Page-level text extractions:
..........
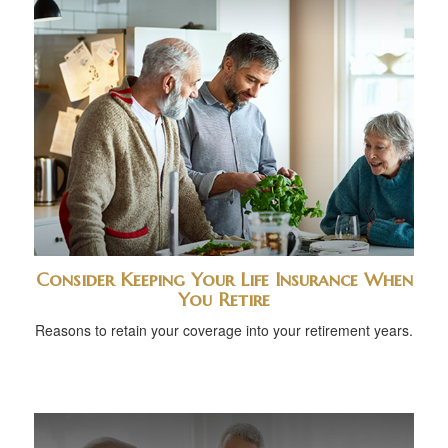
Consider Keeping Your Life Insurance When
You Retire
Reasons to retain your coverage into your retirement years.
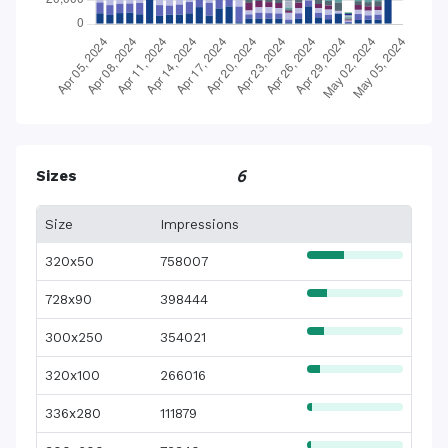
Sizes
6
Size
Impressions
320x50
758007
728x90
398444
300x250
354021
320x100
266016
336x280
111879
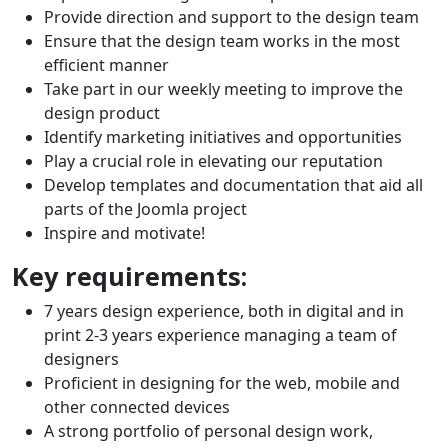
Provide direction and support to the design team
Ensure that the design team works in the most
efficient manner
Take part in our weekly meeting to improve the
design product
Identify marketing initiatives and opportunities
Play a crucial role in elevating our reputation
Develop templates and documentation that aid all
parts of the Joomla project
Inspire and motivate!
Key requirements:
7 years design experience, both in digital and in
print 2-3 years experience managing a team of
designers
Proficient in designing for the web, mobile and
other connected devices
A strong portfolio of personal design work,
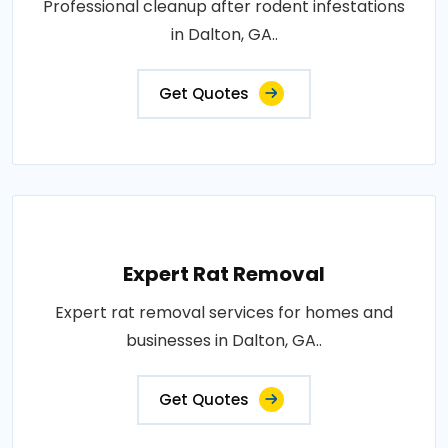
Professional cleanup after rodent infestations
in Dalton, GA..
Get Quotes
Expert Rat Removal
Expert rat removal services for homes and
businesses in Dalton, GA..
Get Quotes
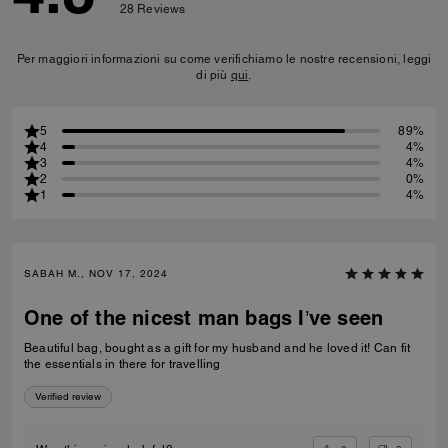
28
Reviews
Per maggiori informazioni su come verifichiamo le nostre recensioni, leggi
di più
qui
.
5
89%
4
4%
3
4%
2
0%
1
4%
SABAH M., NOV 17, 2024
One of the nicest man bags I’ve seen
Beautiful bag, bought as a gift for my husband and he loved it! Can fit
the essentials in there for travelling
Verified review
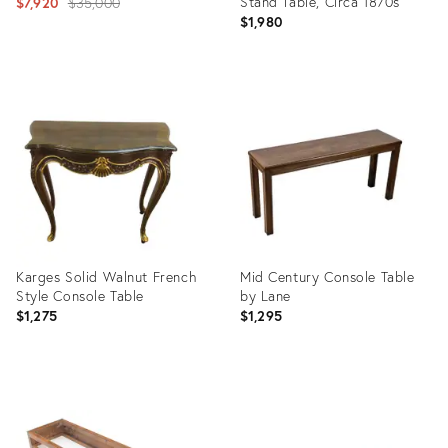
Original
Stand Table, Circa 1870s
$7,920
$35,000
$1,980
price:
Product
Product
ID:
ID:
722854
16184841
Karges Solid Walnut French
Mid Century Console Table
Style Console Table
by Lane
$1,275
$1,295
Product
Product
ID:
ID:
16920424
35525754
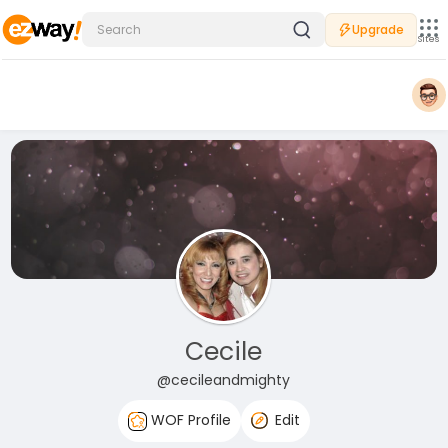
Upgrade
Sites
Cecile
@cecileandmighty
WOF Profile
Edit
..........
[WHAT THE TASK ASKS] Would you repeat the entries exactly, keeping the images out?

[TASK RESULT]
Consider Keeping Your Life Insurance When
You Retire
Reasons to retain your coverage into your retirement years.
Sizes
6
Size
Impressions
320x50
758007
728x90
398444
300x250
354021
320x100
266016
336x280
111879
Provide direction and support to the design team
Ensure that the design team works in the most
efficient manner
Take part in our weekly meeting to improve the
design product
Identify marketing initiatives and opportunities
Play a crucial role in elevating our reputation
Develop templates and documentation that aid all
parts of the Joomla project
Inspire and motivate!
Key requirements:
7 years design experience, both in digital and in
print 2-3 years experience managing a team of
designers
Proficient in designing for the web, mobile and
other connected devices
A strong portfolio of personal design work,
Professional cleanup after rodent infestations
in Dalton, GA..
Get Quotes
Expert Rat Removal
Expert rat removal services for homes and
businesses in Dalton, GA..
Get Quotes
28
Reviews
Per maggiori informazioni su come verifichiamo le nostre recensioni, leggi
di più
qui
.
5
89%
4
4%
3
4%
2
0%
1
4%
SABAH M., NOV 17, 2024
One of the nicest man bags I’ve seen
Beautiful bag, bought as a gift for my husband and he loved it! Can fit
the essentials in there for travelling
Verified review
Original
Stand Table, Circa 1870s
$7,920
$35,000
$1,980
price:
Product
Product
ID:
ID:
722854
16184841
Karges Solid Walnut French
Mid Century Console Table
Style Console Table
by Lane
$1,275
$1,295
Product
Product
ID:
ID:
16920424
35525754
Upgrade
Sites
Cecile
@cecileandmighty
WOF Profile
Edit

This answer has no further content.